Records for processing:
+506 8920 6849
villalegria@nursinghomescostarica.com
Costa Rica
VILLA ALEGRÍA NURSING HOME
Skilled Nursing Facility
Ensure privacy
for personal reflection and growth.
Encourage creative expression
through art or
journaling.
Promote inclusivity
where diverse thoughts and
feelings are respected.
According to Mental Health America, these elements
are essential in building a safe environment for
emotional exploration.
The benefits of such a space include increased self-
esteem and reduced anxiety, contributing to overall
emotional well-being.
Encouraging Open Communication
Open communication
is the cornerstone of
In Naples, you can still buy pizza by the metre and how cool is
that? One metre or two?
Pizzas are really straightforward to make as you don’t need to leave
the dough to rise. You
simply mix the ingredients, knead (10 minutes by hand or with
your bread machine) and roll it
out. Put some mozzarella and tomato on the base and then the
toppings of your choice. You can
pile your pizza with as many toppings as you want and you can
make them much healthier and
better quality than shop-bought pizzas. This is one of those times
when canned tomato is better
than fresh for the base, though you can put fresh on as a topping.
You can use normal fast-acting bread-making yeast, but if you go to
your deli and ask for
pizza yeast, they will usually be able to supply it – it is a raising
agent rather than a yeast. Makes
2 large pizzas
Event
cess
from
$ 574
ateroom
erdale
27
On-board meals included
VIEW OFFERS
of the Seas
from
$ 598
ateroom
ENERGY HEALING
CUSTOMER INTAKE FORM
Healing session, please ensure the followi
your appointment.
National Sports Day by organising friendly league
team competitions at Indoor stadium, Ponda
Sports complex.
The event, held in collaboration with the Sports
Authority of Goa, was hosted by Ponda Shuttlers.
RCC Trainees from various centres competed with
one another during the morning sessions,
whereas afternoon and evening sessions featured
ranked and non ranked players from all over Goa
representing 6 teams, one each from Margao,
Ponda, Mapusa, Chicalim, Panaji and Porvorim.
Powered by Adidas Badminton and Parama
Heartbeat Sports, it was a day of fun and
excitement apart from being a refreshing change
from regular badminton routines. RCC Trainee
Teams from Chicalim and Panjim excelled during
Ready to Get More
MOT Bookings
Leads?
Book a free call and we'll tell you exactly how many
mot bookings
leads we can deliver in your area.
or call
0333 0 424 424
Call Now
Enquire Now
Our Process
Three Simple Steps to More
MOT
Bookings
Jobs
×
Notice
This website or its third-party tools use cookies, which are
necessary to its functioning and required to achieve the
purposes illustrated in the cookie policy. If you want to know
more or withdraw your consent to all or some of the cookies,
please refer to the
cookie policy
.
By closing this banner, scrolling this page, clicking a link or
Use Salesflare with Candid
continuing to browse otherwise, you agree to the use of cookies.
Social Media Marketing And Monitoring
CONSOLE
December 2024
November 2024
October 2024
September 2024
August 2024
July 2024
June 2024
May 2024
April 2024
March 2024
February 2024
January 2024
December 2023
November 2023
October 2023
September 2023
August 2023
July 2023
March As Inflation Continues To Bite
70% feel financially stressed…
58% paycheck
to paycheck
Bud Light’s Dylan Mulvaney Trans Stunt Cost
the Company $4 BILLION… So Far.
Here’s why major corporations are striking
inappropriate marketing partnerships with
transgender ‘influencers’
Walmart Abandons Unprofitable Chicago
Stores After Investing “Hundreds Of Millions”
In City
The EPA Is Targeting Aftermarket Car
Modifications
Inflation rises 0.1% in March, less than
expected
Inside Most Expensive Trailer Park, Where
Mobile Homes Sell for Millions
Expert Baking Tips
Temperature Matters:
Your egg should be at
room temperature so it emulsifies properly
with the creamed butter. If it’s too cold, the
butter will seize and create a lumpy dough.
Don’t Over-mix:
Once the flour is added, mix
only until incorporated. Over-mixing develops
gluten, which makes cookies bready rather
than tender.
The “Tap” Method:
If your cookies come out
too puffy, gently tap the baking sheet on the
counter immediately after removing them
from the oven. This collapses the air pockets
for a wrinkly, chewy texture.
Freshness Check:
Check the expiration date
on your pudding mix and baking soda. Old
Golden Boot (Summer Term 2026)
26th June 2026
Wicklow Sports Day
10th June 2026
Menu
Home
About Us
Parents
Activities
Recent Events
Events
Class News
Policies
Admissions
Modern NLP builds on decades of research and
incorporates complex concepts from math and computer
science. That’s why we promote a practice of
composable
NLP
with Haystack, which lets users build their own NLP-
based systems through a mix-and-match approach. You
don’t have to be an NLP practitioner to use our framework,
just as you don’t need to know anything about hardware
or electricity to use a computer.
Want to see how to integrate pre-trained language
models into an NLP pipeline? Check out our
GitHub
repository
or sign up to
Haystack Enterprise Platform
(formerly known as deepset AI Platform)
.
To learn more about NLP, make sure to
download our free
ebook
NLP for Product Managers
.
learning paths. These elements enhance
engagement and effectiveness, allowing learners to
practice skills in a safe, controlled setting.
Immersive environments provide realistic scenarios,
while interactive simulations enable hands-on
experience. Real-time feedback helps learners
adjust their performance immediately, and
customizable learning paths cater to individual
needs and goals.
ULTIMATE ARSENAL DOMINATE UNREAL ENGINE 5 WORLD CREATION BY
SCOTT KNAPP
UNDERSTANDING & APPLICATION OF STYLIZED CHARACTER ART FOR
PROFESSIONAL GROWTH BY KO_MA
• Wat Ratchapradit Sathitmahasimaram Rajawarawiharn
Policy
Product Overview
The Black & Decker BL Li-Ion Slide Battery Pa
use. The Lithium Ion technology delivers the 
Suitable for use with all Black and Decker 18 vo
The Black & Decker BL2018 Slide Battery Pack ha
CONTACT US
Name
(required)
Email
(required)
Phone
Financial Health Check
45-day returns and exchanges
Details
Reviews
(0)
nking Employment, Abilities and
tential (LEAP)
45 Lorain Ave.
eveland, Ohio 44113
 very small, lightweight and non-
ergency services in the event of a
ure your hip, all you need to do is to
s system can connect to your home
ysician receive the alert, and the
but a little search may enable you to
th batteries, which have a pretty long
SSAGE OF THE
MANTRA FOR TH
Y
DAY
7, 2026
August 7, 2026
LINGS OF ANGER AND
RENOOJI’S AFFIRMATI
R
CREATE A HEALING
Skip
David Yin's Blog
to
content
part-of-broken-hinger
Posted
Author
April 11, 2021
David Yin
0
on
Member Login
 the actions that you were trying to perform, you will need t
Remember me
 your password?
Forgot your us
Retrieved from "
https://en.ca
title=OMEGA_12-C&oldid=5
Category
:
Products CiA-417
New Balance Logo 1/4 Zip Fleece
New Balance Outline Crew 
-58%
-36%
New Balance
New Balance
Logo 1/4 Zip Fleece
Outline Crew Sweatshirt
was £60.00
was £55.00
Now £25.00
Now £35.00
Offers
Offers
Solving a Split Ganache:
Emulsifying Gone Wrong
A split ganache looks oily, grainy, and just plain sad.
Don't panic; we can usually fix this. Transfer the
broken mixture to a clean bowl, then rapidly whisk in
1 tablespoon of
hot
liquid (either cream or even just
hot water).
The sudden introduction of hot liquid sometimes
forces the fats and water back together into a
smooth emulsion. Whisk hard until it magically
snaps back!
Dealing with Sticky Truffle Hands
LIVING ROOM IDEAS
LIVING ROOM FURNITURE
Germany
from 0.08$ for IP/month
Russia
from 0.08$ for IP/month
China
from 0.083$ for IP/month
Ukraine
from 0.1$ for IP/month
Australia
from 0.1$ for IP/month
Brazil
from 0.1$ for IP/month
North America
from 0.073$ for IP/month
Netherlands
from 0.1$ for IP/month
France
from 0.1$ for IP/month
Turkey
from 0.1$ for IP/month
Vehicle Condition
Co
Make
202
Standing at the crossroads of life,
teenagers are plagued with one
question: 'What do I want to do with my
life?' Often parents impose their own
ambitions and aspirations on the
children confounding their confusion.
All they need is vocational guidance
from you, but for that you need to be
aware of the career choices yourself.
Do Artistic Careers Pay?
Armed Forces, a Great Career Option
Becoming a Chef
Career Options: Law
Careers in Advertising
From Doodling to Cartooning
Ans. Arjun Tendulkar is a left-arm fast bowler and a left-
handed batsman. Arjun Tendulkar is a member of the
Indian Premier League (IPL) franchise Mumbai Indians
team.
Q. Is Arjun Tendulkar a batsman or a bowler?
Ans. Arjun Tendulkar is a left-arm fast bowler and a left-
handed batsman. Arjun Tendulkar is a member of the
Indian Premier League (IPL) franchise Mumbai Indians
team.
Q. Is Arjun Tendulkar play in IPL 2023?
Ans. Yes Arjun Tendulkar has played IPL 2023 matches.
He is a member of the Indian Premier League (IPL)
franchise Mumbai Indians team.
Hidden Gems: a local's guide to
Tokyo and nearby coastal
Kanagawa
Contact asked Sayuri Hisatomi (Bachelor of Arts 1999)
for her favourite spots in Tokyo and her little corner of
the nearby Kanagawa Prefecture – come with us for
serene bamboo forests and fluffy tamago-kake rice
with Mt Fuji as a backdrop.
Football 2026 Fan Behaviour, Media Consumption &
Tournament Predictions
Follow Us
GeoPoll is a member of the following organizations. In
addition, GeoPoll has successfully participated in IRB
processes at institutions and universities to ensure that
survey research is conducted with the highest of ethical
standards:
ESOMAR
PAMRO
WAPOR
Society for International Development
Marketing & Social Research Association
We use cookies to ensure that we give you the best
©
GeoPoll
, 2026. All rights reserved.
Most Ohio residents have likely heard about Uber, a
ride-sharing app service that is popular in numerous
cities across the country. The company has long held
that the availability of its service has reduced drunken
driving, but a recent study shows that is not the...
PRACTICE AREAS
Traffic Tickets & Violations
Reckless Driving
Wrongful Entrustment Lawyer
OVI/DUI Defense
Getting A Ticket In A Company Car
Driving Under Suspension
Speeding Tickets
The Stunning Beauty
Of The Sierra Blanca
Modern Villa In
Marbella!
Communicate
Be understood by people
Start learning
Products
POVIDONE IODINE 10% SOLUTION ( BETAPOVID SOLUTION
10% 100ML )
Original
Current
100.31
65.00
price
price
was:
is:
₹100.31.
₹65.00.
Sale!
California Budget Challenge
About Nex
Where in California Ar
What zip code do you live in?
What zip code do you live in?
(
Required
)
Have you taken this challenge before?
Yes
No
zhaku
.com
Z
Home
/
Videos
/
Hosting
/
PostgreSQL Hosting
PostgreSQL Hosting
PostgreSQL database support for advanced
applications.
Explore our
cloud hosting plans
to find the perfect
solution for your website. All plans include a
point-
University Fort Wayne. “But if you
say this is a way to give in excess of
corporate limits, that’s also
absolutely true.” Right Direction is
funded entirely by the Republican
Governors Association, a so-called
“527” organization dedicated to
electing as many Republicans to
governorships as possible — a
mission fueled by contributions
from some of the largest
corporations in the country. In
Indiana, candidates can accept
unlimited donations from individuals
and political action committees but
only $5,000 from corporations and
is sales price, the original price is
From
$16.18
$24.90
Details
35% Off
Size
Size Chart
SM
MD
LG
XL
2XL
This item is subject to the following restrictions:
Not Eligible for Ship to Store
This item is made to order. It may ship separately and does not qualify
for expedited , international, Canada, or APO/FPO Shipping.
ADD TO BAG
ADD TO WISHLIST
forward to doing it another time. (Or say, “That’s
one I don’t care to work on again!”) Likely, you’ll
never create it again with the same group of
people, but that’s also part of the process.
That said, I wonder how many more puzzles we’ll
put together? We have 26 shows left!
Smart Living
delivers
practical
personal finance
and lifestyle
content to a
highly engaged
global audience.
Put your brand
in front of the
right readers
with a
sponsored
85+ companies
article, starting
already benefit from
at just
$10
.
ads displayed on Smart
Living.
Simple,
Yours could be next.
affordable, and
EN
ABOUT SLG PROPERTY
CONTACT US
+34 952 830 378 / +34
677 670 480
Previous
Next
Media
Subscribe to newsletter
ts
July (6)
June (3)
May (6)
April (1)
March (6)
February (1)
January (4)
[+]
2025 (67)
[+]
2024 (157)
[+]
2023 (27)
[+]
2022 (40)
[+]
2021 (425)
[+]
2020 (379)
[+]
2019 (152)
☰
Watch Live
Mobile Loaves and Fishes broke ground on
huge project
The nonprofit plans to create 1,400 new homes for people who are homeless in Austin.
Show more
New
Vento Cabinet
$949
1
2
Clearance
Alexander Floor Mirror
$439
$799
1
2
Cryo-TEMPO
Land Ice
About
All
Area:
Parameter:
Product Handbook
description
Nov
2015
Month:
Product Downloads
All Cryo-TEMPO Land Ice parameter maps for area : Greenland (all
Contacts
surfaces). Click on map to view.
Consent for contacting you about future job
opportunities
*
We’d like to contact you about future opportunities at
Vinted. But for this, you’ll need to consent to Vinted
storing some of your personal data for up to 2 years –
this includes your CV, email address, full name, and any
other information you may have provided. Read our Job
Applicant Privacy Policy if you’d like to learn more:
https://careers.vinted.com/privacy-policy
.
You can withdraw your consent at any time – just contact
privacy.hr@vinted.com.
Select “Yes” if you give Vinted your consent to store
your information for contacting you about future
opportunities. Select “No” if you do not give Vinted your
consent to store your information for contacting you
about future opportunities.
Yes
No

Exercise goal:
Would you please return every line in the listing where "will" shows up?

Completed task:
pizza yeast, they will usually be able to supply it – it is a raising
butter will seize and create a lumpy dough.
 the actions that you were trying to perform, you will need t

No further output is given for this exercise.